The Hyve was announced as a subcontractor with Erasmus MC as part of the DARWIN EU Project, and EHDEN’s data network will likely have an impact on the project. What do you think is the importance of this project, and what in particular are you looking forward to contributing to Darwin EU?
DARWIN EU is a huge step on making the efforts and successes from EHDEN sustainable for after the project. The goals of both projects are different, EHDEN goals are wider in terms of evidence generation, but both can learn from each other and benefit from developments in the OHDSI community.

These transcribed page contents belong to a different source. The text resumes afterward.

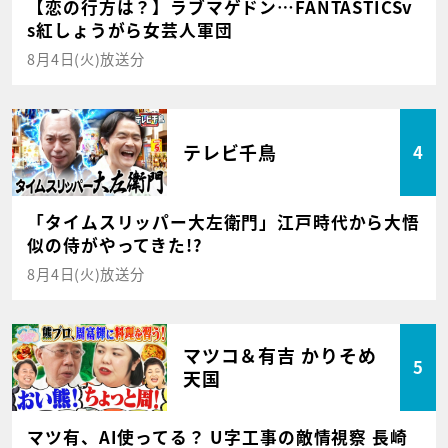
【恋の行方は？】ラブマゲドン…FANTASTICSv
s紅しょうがら女芸人軍団
8月4日(火)放送分
テレビ千鳥
4
「タイムスリッパー大左衛門」江戸時代から大悟
似の侍がやってきた!?
8月4日(火)放送分
マツコ＆有吉 かりそめ
5
天国
マツ有、AI使ってる？ U字工事の敵情視察 長崎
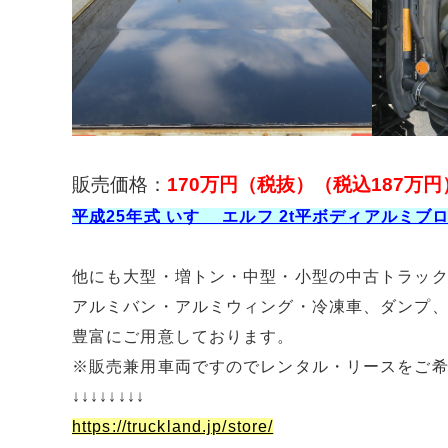
販売価格：
170万円（税抜）（税込187万円
平成25年式 いすゞ エルフ 2t平ボディアルミ
他にも大型・増トン・中型・小型の中古トラッ
アルミバン・アルミウィング・冷凍車、ダンプ
豊富にご用意しております。
※販売兼用車両ですのでレンタル・リースをご
↓↓↓↓↓↓↓↓
https://truckland.jp/store/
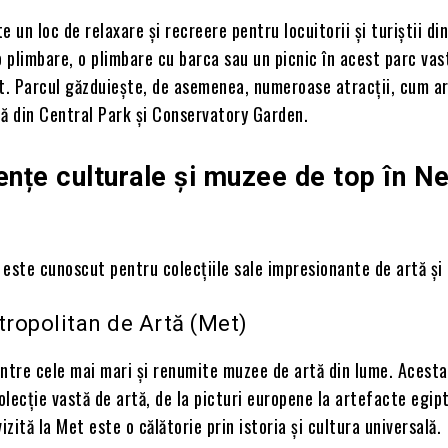
e un loc de relaxare și recreere pentru locuitorii și turiștii di
o plimbare, o plimbare cu barca sau un picnic în acest parc vast
. Parcul găzduiește, de asemenea, numeroase atracții, cum ar
că din Central Park și Conservatory Garden.
ențe culturale și muzee de top în N
este cunoscut pentru colecțiile sale impresionante de artă și 
ropolitan de Artă (Met)
intre cele mai mari și renumite muzee de artă din lume. Acesta
lecție vastă de artă, de la picturi europene la artefacte egip
izită la Met este o călătorie prin istoria și cultura universală.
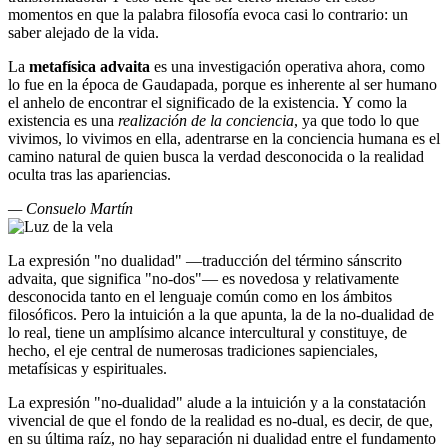
momentos en que la palabra filosofía evoca casi lo contrario: un
saber alejado de la vida.
La
metafísica advaita
es una investigación operativa ahora, como
lo fue en la época de Gaudapada, porque es inherente al ser humano
el anhelo de encontrar el significado de la existencia. Y como la
existencia es una
realización de la conciencia
, ya que todo lo que
vivimos, lo vivimos en ella, adentrarse en la conciencia humana es el
camino natural de quien busca la verdad desconocida o la realidad
oculta tras las apariencias.
— Consuelo Martín
La expresión "no dualidad" ―traducción del término sánscrito
advaita, que significa "no-dos"― es novedosa y relativamente
desconocida tanto en el lenguaje común como en los ámbitos
filosóficos. Pero la intuición a la que apunta, la de la no-dualidad de
lo real, tiene un amplísimo alcance intercultural y constituye, de
hecho, el eje central de numerosas tradiciones sapienciales,
metafísicas y espirituales.
La expresión "no-dualidad" alude a la intuición y a la constatación
vivencial de que el fondo de la realidad es no-dual, es decir, de que,
en su última raíz, no hay separación ni dualidad entre el fundamento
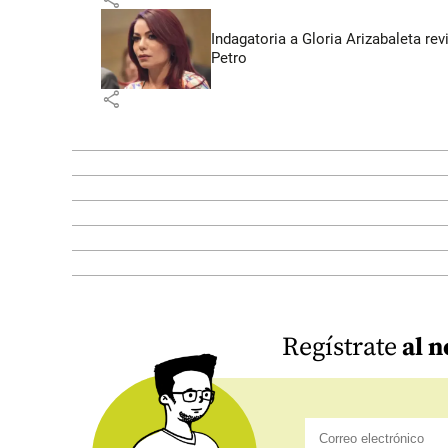
Indagatoria a Gloria Arizabaleta re
Petro
share
Regístrate
al n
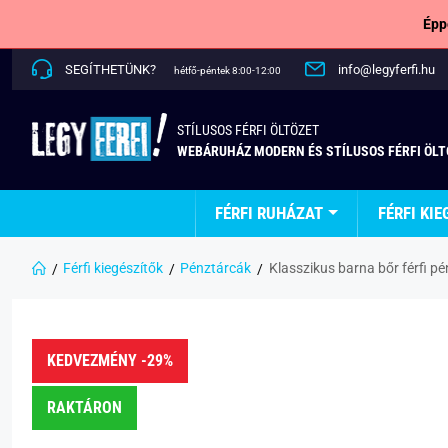
Épp
SEGÍTHETÜNK?
info@legyferfi.hu
hétfő-péntek 8:00-12:00
STÍLUSOS FÉRFI ÖLTÖZET
WEBÁRUHÁZ MODERN ÉS STÍLUSOS FÉRFI ÖL
FÉRFI RUHÁZAT
FÉRFI KIE
Férfi kiegészítők
Pénztárcák
Klasszikus barna bőr férfi p
KEDVEZMÉNY -29%
RAKTÁRON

Personally, I am really excited to see the OMOP CDM taking root in Europe. DARWIN EU can provide a stamp of approval that, when used correctly, real world data is a valid and reliable source of evidence. I am convinced that this will advance the spread of the OMOP CDM even more. This means more people might start using the OHDSI ETL tooling, and likely spark new developments in this area. We have already seen organisations like The Hyve developing new ETL tools for OHDSI.
I like exploring outdoors, be it hiking, running or cycling. What I particularly enjoyed pre-pandemic is to record a run in any new places where work trips brought me. For instance, at the last in-person global OHDSI Symposium, I followed the Rock Creek in Washington as far as my legs wanted to take me!
One interesting thing: my partner and I have a small herd of pets. We recently took in a puppy, to complement our cat, chicken and guinea pigs. Luckily my partner is a vet and makes sure they get the best care! And from her I am actually learning how a physician uses a (veterinary) EHR system!